Saved entries
---------------

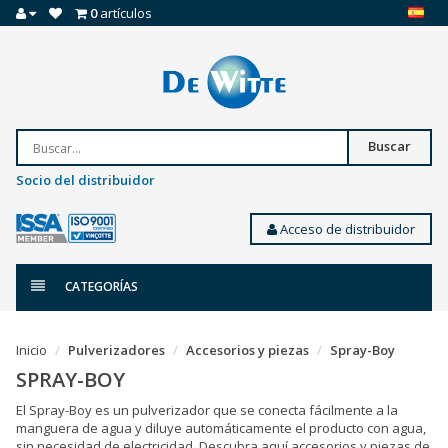
0
artículos
Buscar
Socio del distribuidor
Acceso de distribuidor
CATEGORÍAS
Inicio
Pulverizadores
Accesorios y piezas
Spray-Boy
SPRAY-BOY
El Spray-Boy es un pulverizador que se conecta fácilmente a la
manguera de agua y diluye automáticamente el producto con agua,
sin necesidad de electricidad. Descubra aquí accesorios y piezas de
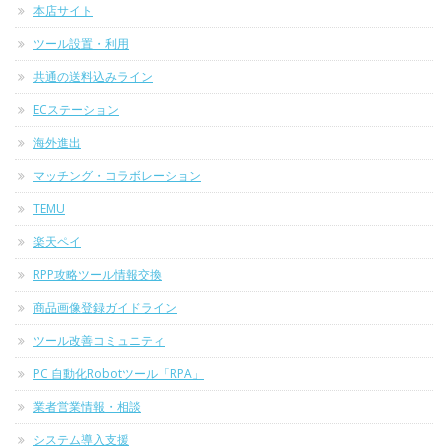
本店サイト
ツール設置・利用
共通の送料込みライン
ECステーション
海外進出
マッチング・コラボレーション
TEMU
楽天ペイ
RPP攻略ツール情報交換
商品画像登録ガイドライン
ツール改善コミュニティ
PC 自動化Robotツール「RPA」
業者営業情報・相談
システム導入支援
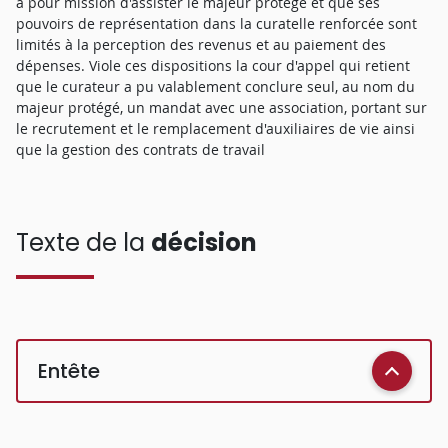
a pour mission d'assister le majeur protégé et que ses
pouvoirs de représentation dans la curatelle renforcée sont
limités à la perception des revenus et au paiement des
dépenses. Viole ces dispositions la cour d'appel qui retient
que le curateur a pu valablement conclure seul, au nom du
majeur protégé, un mandat avec une association, portant sur
le recrutement et le remplacement d'auxiliaires de vie ainsi
que la gestion des contrats de travail
Texte de la
décision
Entête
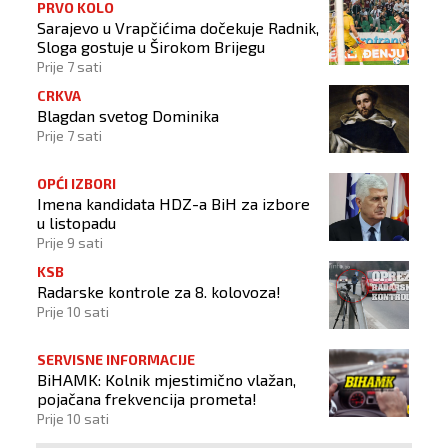
PRVO KOLO
Sarajevo u Vrapčićima dočekuje Radnik,
Sloga gostuje u Širokom Brijegu
Prije 7 sati
CRKVA
Blagdan svetog Dominika
Prije 7 sati
OPĆI IZBORI
Imena kandidata HDZ-a BiH za izbore
u listopadu
Prije 9 sati
KSB
Radarske kontrole za 8. kolovoza!
Prije 10 sati
SERVISNE INFORMACIJE
BiHAMK: Kolnik mjestimično vlažan,
pojačana frekvencija prometa!
Prije 10 sati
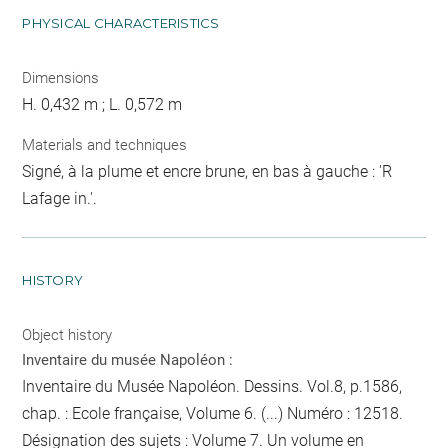
PHYSICAL CHARACTERISTICS
Dimensions
H. 0,432 m ; L. 0,572 m
Materials and techniques
Signé, à la plume et encre brune, en bas à gauche : 'R
Lafage in.'.
HISTORY
Object history
Inventaire du musée Napoléon :
Inventaire du Musée Napoléon. Dessins. Vol.8, p.1586,
chap. : Ecole française, Volume 6. (...) Numéro : 12518.
Désignation des sujets : Volume 7. Un volume en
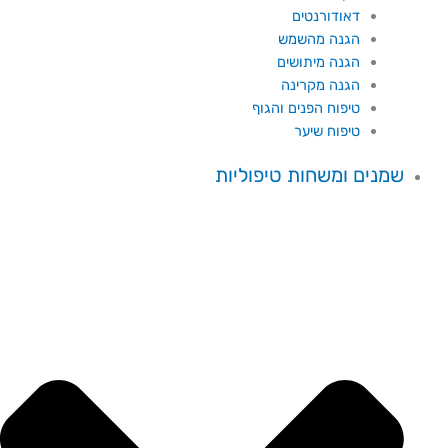
דאודורנטים
הגנה מהשמש
הגנה מיתושים
הגנה מקרינה
טיפוח הפנים והגוף
טיפוח שיער
שמנים ומשחות טיפוליות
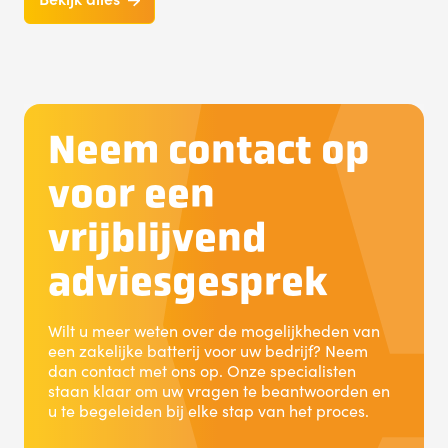
Neem contact op
voor een
vrijblijvend
adviesgesprek
Wilt u meer weten over de mogelijkheden van
een zakelijke batterij voor uw bedrijf? Neem
dan contact met ons op. Onze specialisten
staan klaar om uw vragen te beantwoorden en
u te begeleiden bij elke stap van het proces.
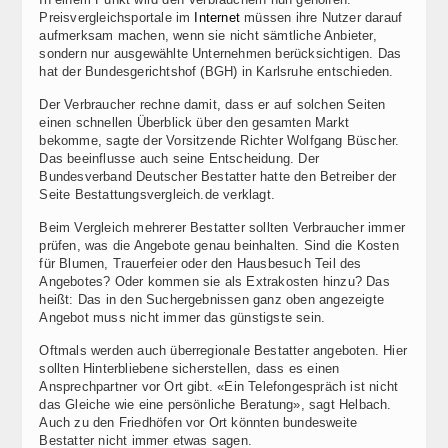
Preisvergleichsportale im
Internet
müssen ihre Nutzer darauf
aufmerksam machen, wenn sie nicht sämtliche Anbieter,
sondern nur ausgewählte Unternehmen berücksichtigen. Das
hat der Bundesgerichtshof (BGH) in Karlsruhe entschieden.
Der Verbraucher rechne damit, dass er auf solchen Seiten
einen schnellen Überblick über den gesamten Markt
bekomme, sagte der Vorsitzende Richter Wolfgang Büscher.
Das beeinflusse auch seine Entscheidung. Der
Bundesverband Deutscher Bestatter hatte den Betreiber der
Seite Bestattungsvergleich.de verklagt.
Beim Vergleich mehrerer Bestatter sollten Verbraucher immer
prüfen, was die Angebote genau beinhalten. Sind die Kosten
für Blumen, Trauerfeier oder den Hausbesuch Teil des
Angebotes? Oder kommen sie als Extrakosten hinzu? Das
heißt: Das in den Suchergebnissen ganz oben angezeigte
Angebot muss nicht immer das günstigste sein.
Oftmals werden auch überregionale Bestatter angeboten. Hier
sollten Hinterbliebene sicherstellen, dass es einen
Ansprechpartner vor Ort gibt. «Ein Telefongespräch ist nicht
das Gleiche wie eine persönliche Beratung», sagt Helbach.
Auch zu den Friedhöfen vor Ort könnten bundesweite
Bestatter nicht immer etwas sagen.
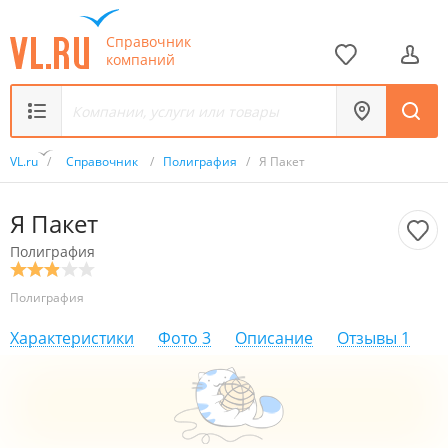
Справочник
компаний
VL.ru
/
Справочник
/
Полиграфия
/
Я Пакет
Я Пакет
Полиграфия
Полиграфия
Характеристики
Фото
3
Описание
Отзывы
1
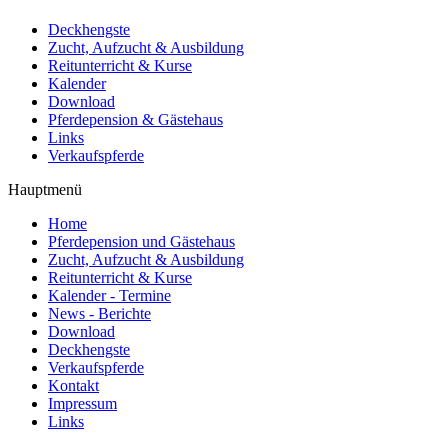
Deckhengste
Zucht, Aufzucht & Ausbildung
Reitunterricht & Kurse
Kalender
Download
Pferdepension & Gästehaus
Links
Verkaufspferde
Hauptmenü
Home
Pferdepension und Gästehaus
Zucht, Aufzucht & Ausbildung
Reitunterricht & Kurse
Kalender - Termine
News - Berichte
Download
Deckhengste
Verkaufspferde
Kontakt
Impressum
Links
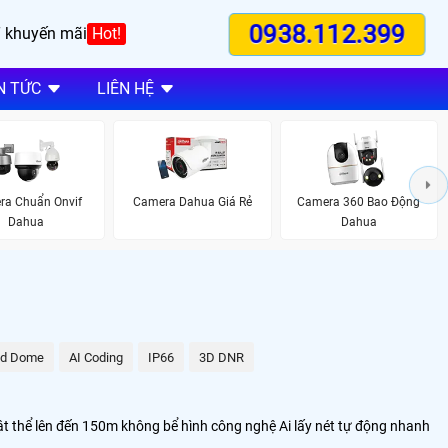
0938.112.399
 khuyến mãi
Hot!
N TỨC
LIÊN HỆ
ra Chuẩn Onvif
Camera Dahua Giá Rẻ
Camera 360 Bao Động
Dahua
Dahua
ed Dome
AI Coding
IP66
3D DNR
t thể lên đến 150m không bể hình công nghệ Ai lấy nét tự động nhanh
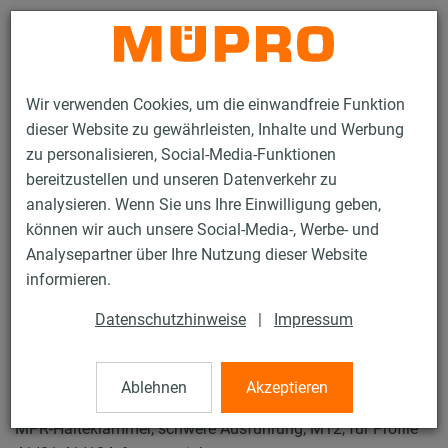
Kontakt
Wir verwenden Cookies, um die einwandfreie Funktion
dieser Website zu gewährleisten, Inhalte und Werbung
zu personalisieren, Social-Media-Funktionen
bereitzustellen und unseren Datenverkehr zu
analysieren. Wenn Sie uns Ihre Einwilligung geben,
Produkte
Befestigungstechnik
Lüftungsbefestigung
können wir auch unsere Social-Media-, Werbe- und
Feuerverzinkte Produkte für die Lüftungsbefestigung
Analysepartner über Ihre Nutzung dieser Website
MPR-Halteklammern
informieren.
42 / 74
Datenschutzhinweise
|
Impressum
MPR-Halteklammern
Ablehnen
Akzeptieren
MPR-Halteklammer, schwere Ausführung, M12, für Profile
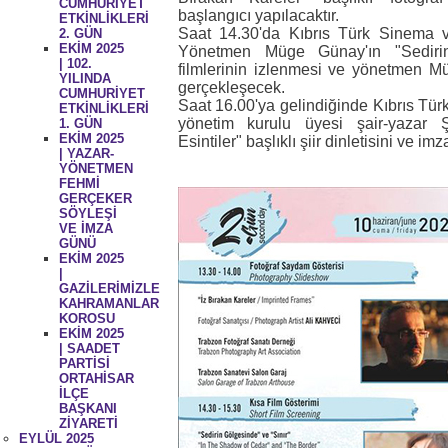
CUMHURİYET
başlangıcı yapılacaktır.
ETKİNLİKLERİ
Saat 14.30'da Kıbrıs Türk Sinema 
2. GÜN
EKİM 2025
Yönetmen Müge Günay'ın "Sedirin
| 102.
filmlerinin izlenmesi ve yönetmen M
YILINDA
gerçekleşecek.
CUMHURİYET
Saat 16.00'ya gelindiğinde Kıbrıs Tü
ETKİNLİKLERİ
yönetim kurulu üyesi şair-yazar Ş
1. GÜN
EKİM 2025
Esintiler" başlıklı şiir dinletisini ve i
| YAZAR-
YÖNETMEN
FEHMİ
GERÇEKER
SÖYLEŞİ
VE İMZA
GÜNÜ
EKİM 2025
|
GAZİLERİMİZLE
KAHRAMANLAR
KOROSU
EKİM 2025
| SAADET
PARTİSİ
ORTAHİSAR
İLÇE
BAŞKANI
ZİYARETİ
EYLÜL 2025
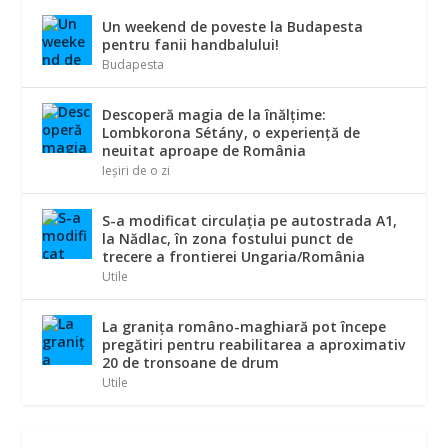
Un weekend de poveste la Budapesta
pentru fanii handbalului!
Budapesta
Descoperă magia de la înălțime:
Lombkorona Sétány, o experiență de
neuitat aproape de România
Ieșiri de o zi
S-a modificat circulația pe autostrada A1,
la Nădlac, în zona fostului punct de
trecere a frontierei Ungaria/România
Utile
La graniţa româno-maghiară pot începe
pregătiri pentru reabilitarea a aproximativ
20 de tronsoane de drum
Utile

---------------

(Required action)
Starting at the line containing "que le curateur" and stopping at the line containing "Materials and techniques", output every line above exactly, both ends included, with pictures omitted.

(Response for this exercise)
que le curateur a pu valablement conclure seul, au nom du
majeur protégé, un mandat avec une association, portant sur
le recrutement et le remplacement d'auxiliaires de vie ainsi
que la gestion des contrats de travail
Texte de la
décision
Entête
PRVO KOLO
Sarajevo u Vrapčićima dočekuje Radnik,
Sloga gostuje u Širokom Brijegu
Prije 7 sati
CRKVA
Blagdan svetog Dominika
Prije 7 sati
OPĆI IZBORI
Imena kandidata HDZ-a BiH za izbore
u listopadu
Prije 9 sati
KSB
Radarske kontrole za 8. kolovoza!
Prije 10 sati
SERVISNE INFORMACIJE
BiHAMK: Kolnik mjestimično vlažan,
pojačana frekvencija prometa!
Prije 10 sati
PHYSICAL CHARACTERISTICS
Dimensions
H. 0,432 m ; L. 0,572 m
Materials and techniques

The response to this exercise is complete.